Source: Radio New Zealand
The Broadcasting Standards Authority may soon be abolished or changed with pending media regulation reforms. RNZ / Nik Dirga
“This will be a free-for-all, will it?” RNZ host Guyon Espiner – with tongue in cheek – asked Media and Communications Minister Paul Goldsmith on Midday Report last Wednesday.
“We’ve got no Broadcasting Standards Authority (BSA), so I can go for it?”
Moments earlier, the minister had announced the government’s intention to scrap our official broadcasting watchdog.
RNZ Nights host Emile Donovan opened his show that night with a blast of bleeped-out spoof swearing. Stuff political reporter
Glen McConnell kicked off his TikTok post with a video volley of bleeped bad language, before explaining the differences between the internet and the airwaves – but airwaves are not a free-fire zone just yet.
Goldsmith’s just-released statement also said new legislation “will be drafted in the coming months”.
“The BSA will continue in its role until it is passed into law.”
There’s also an election in the coming months and Goldsmith went on to tell Midday Report the change wasn’t likely before then.
(The BSA also handles complaints about election advertisements with a fast-track system during the election period. That might come in handy if the campaign is a nasty one)

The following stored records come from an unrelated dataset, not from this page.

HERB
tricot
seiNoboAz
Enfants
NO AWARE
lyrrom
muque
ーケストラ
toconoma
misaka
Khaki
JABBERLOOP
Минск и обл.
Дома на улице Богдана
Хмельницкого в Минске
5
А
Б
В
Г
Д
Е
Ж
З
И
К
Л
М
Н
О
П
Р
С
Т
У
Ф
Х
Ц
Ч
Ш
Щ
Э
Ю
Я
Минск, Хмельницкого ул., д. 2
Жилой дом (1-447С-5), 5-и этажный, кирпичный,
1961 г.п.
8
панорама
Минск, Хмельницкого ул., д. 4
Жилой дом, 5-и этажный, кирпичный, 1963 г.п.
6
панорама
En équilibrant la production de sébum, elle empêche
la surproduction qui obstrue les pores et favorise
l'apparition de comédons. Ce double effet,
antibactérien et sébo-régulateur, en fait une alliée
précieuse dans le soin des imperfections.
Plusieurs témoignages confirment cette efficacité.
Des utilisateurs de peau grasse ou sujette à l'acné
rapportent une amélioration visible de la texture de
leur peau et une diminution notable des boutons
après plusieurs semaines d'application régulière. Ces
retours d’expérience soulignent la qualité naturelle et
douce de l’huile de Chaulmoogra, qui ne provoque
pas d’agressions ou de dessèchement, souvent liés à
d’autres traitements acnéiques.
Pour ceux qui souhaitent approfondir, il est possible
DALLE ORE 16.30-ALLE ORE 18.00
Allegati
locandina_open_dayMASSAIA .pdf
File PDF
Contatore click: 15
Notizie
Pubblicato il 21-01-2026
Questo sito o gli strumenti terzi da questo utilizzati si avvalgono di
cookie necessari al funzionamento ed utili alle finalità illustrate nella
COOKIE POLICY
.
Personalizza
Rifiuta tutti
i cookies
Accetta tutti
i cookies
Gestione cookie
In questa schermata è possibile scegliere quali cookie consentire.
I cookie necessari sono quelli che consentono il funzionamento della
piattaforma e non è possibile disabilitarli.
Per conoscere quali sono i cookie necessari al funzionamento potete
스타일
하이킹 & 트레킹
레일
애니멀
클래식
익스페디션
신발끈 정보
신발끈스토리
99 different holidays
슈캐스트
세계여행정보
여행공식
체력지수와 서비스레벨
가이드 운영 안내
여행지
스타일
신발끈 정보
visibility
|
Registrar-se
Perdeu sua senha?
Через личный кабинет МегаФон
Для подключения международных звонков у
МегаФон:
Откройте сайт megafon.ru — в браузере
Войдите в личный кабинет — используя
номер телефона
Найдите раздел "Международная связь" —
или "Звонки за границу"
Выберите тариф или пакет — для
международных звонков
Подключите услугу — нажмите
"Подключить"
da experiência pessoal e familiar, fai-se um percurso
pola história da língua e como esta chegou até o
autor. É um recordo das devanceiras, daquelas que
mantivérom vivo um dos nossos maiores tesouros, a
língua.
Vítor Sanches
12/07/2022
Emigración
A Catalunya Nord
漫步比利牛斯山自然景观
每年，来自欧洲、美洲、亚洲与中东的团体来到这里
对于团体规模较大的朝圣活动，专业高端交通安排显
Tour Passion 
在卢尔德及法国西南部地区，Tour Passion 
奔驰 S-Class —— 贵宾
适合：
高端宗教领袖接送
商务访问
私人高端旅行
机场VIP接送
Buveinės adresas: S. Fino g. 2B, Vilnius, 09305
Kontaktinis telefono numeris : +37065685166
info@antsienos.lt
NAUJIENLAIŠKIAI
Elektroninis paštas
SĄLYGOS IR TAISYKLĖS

A change of government may mean it never happens.
Why scrap the 37 year-old watchdog anyway?
Media and Communications Minister Paul Goldsmith. RNZ / Mark Papalii
Media policy is rarely an election-year priority. National-led governments are usually hands-off.
Internal Affairs Minister Brooke Van Velden scrapped a slow-moving, four-year review of media regulation soon after the current government took over in 2023.
Culling the BSA wasn’t in any of the government’s action plans either, but in the last month, Goldsmith had hinted at it.
ACT, which this week claimed the minister’s announcement as a ‘sweet victory’ – was pushing him in that direction.
ACT ran a public petition and drafted a members’ bill to scrap the BSA. An ACT newsletter last month chided the media minister for not falling into line, asking: “Does Paul Goldsmith get paid over $200k just to sit on the fence?”
ACT’s Parmjeet Parmar, chair of the select committee conducting the BSA’s annual review last week, challenged BSA top brass to “justify its existence”.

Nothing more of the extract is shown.